SOURCE MATERIAL:

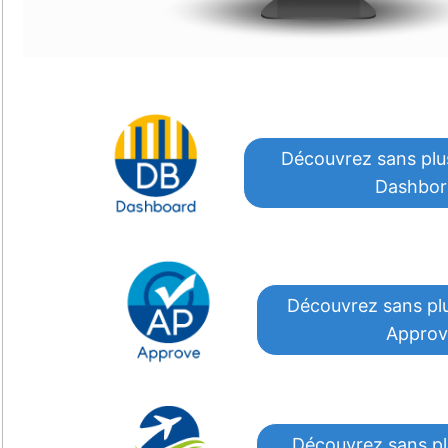
Découvrez sans plu
Dashbor
Découvrez sans pl
Appro
Découvrez sans pl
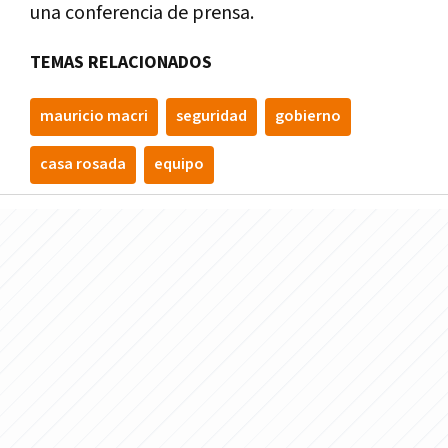
una conferencia de prensa.
TEMAS RELACIONADOS
mauricio macri
seguridad
gobierno
casa rosada
equipo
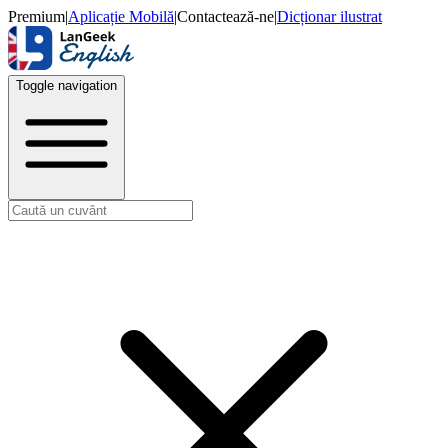
Premium
|
Aplicație Mobilă
|
Contactează-ne
|
Dicționar ilustrat
Toggle navigation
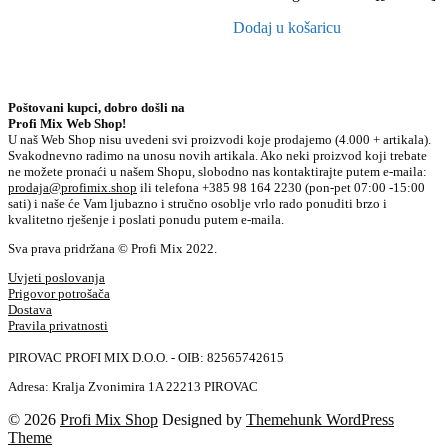
Dodaj u košaricu
Poštovani kupci, dobro došli na
Profi Mix Web Shop!
U naš Web Shop nisu uvedeni svi proizvodi koje prodajemo (4.000 + artikala).
Svakodnevno radimo na unosu novih artikala. Ako neki proizvod koji trebate
ne možete pronaći u našem Shopu, slobodno nas kontaktirajte putem e-maila:
prodaja@profimix.shop
ili telefona +385 98 164 2230 (pon-pet 07:00 -15:00
sati) i naše će Vam ljubazno i stručno osoblje vrlo rado ponuditi brzo i
kvalitetno rješenje i poslati ponudu putem e-maila.
Sva prava pridržana © Profi Mix 2022.
Uvjeti poslovanja
Prigovor potrošača
Dostava
Pravila privatnosti
PIROVAC PROFI MIX D.O.O. - OIB: 82565742615
Adresa: Kralja Zvonimira 1A 22213 PIROVAC
© 2026
Profi Mix Shop
Designed by
Themehunk WordPress
Theme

YOUR TASK: Your task is to reproduce exactly the lines from the start of the data above through the line containing "Profi Mix Web Shop!", leaving every picture out.

COMPLETED TASK:
Découvrez sans plu
Dashbor
Découvrez sans pl
Appro
Découvrez sans pl
una conferencia de prensa.
TEMAS RELACIONADOS
mauricio macri
seguridad
gobierno
casa rosada
equipo
Premium
|
Aplicație Mobilă
|
Contactează-ne
|
Dicționar ilustrat
Toggle navigation
Dodaj u košaricu
Poštovani kupci, dobro došli na
Profi Mix Web Shop!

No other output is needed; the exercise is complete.